Duke Energy has evaluated whether or not a significant hazards consideration is involved with the proposed amendment by focusing on the three standards set forth in 10 CFR 50.92, Issuance of Amendment, as discussed below:

U.S. Nuclear Regulatory Commission RA-19-0359 Page 15

1. Does the proposed change involve a significant increase in the probability or consequences of an accident previously evaluated?

Response: No.

The proposed change revises HNP TS to reflect updated pressure and temperature (P/T) limit curves in Figures 3.4-2 and 3.4-3 that are applicable until 55 EFPY. The proposed change also reflects that the existing PORV setpoints are applicable until 55 EFPY. The proposed change does not involve physical changes to the plant or alter the reactor coolant system (RCS) pressure boundary (i.e., there are no changes in operating pressure, materials or seismic loading). The proposed TS Figures 3.4-2 and 3.4-3, with an applicability term of 55 EFPY, provide continued assurance that the fracture toughness of the reactor pressure vessel (RPV) is consistent with analysis assumptions and NRC regulations. The methodology used to develop the proposed P/T limit curves provides assurance that the probability of a rapidly propagating failure will be minimized.

The proposed P/T limit curves, with the applicability term of 55 EFPY, will continue to prohibit operation in regions where it is possible for brittle fracture of reactor vessel materials to occur, thereby assuring that the integrity of the RCS pressure boundary is maintained.

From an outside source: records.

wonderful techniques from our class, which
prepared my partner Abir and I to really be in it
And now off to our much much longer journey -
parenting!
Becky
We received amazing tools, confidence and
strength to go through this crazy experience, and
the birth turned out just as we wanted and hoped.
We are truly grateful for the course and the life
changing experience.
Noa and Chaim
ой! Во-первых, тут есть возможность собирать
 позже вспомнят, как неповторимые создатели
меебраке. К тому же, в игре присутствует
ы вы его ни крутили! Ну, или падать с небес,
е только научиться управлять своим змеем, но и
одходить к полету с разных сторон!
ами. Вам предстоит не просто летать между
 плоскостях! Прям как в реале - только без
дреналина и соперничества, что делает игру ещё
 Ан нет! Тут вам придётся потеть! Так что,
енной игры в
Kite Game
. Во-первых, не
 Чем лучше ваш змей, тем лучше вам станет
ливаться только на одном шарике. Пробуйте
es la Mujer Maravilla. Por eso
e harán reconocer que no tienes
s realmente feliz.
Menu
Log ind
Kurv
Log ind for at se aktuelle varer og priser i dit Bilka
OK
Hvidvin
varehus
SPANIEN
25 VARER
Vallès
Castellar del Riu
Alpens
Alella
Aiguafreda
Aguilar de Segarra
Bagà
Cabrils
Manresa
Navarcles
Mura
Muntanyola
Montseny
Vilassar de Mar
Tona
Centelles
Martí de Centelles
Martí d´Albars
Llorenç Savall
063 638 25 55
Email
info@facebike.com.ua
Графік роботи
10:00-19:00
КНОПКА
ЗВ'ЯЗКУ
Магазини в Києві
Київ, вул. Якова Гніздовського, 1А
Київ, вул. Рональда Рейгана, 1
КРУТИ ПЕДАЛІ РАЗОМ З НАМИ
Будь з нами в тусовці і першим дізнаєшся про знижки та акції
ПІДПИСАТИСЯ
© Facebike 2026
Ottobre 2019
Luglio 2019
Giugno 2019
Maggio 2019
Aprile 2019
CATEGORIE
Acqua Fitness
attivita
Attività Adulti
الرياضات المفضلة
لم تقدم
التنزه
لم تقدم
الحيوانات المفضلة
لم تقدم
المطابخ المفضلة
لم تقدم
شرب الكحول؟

Therefore, the proposed change does not involve a significant increase in the probability or consequences of an accident previously evaluated.

2. Does the proposed change create the possibility of a new or different kind of accident from any accident previously evaluated?

Response: No.

The proposed change revises HNP TS to reflect updated P/T limit curves in Figures 3.4-2 and 3.4-3 that are applicable until 55 EFPY. The proposed change also reflects that the existing PORV setpoints are applicable until 55 EFPY. The proposed change does not affect the design or assumed accident performance of any structure, system or component or introduce any new modes of system operation or failure modes.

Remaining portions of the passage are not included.